Bild: Demonstrantinnen in Köln. "Ich will lachen, nicht strahlen"
BERLIN afp/dpa/dapd | Die Anti-Atom-Demonstrationen in vier deutschen
Großstädten am Samstag haben nach Veranstalterangaben so viele
Atomkraftgegner wie nie zuvor auf die Straße getrieben. In Berlin, Hamburg,
Köln und München hätten insgesamt 210 000 Menschen das Abschalten aller
Atommeiler gefordert, teilten die Initiatoren der Demonstrationen am
Samstag mit. Allein in Berlin hätten 90 000 Demonstranten Kanzlerin Angela
Merkel (CDU) aufgefordert, den Atomausstieg nicht auf die lange Bank zu
schieben. In Hamburg seien 50 000 Menschen auf die Straße gegangen, in Köln
40 000 und in München trotz Regens 30 000.
Die Zahlen der Polizei lagen zunächst niedriger. In Berlin ging ein
Sprecher von weit mehr als 50 000 Demonstranten aus, in Hamburg nannte ein
Sprecher die Zahl von 40 000 Menschen. In München schätzte ein
Polizeisprecher die Zahl der Demonstranten auf mehr als 25 000. In Köln
nennt die Polizei bei Großveranstaltungen grundsätzlich keine
Teilnehmerzahlen.
Redner warnten auf den Demonstrationen vor den Gefahren der Atomkraft. Die
Technik sei nicht beherrschbar. Das Motto lautete: "Fukushima mahnt: Alle
AKWs abschalten." Auch Gewerkschaften, Oppositionsparteien und Kirchen
unterstützten die Proteste. Organisator Jochen Stay von der Organisation
".ausgestrahlt" sagte: "Wir werden jetzt nicht mehr locker lassen, bis die
Atomkraftwerke endgültig stillgelegt werden.
## Umweltbundesamt: Bis 2017 ist Komplettabschaltung möglich
Bis 2017 wäre dies nach Ansicht des Umweltbundesamts (UBA) möglich.
Deutschland kann nach Ansicht des UBA bis 2017 alle Atomkraftwerke
stilllegen, ohne dass die Versorgung oder die Klimaschutzziele gefährdet
wären. Im deutschen Kraftwerkspark bestünden Überkapazitäten von elf
Gigawatt, was es erlaube, die sieben ältesten Kernkraftwerke plus Krümmel
nicht wieder anzuschalten, berichtete der Spiegel unter Berufung auf neue
Berechnungen der Behörde, die dem Bundesumweltministerium vorlägen.
Vor allem Erdgas-Wärme-Kraftwerke könnten bis 2017 sukzessive die
Stromproduktion der neueren Meiler übernehmen, heißt es demnach in dem
UBA-Bericht.

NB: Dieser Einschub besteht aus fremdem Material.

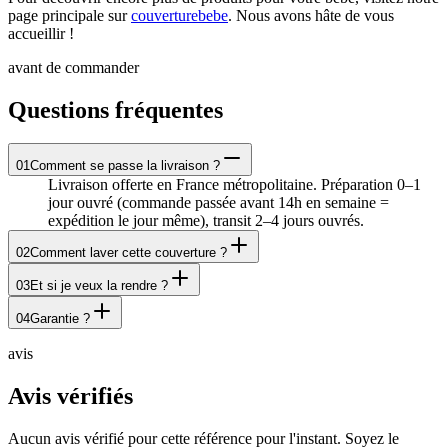
page principale sur
couverturebebe
. Nous avons hâte de vous
accueillir !
avant de commander
Questions fréquentes
01
Comment se passe la livraison ?
Livraison offerte en France métropolitaine. Préparation 0–1
jour ouvré (commande passée avant 14h en semaine =
expédition le jour même), transit 2–4 jours ouvrés.
02
Comment laver cette couverture ?
03
Et si je veux la rendre ?
04
Garantie ?
avis
Avis vérifiés
Aucun avis vérifié pour cette référence pour l'instant. Soyez le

Deutlich höhere Strompreise werde es infolge eines
Schnellausstiegs nicht geben.
## Klaus Töpfer warnt vor Umstieg auf Erdgas
Der Vorsitzende der neuen "Ethikkommission für sichere Energieversorgung",
Klaus Töpfer, warnte vor einem vorschnellen Umstieg auf Erdgas und Kohle:
"Wenn wir verstärkt auf Erdgas setzen, dann müssen wir uns auch fragen, was
die ökologischen Folgen der neuen Erdgasfördertechniken sind." Einem Ausbau
von Kohlekraftwerken steht Töpfer nicht nur aus klimapolitischen Gründen
"äußerst skeptisch" gegenüber.
Der frühere Bundesumweltminister sagte, die Reaktorkatastrophe von
Fukushima sei ein desaströser Anlass, "doch zugleich auch eine Chance, von
einem Pfad abzukommen, der Kollaps, Katastrophen und Kriege
heraufbeschwört". Er begrüßte, dass Deutschland nun "nicht mehr für immer
mehr Bruttoinlandsprodukt immer mehr Risiken in Kauf nehmen will".
## Pfeiffer: "Industrie geht aus Deutschland weg"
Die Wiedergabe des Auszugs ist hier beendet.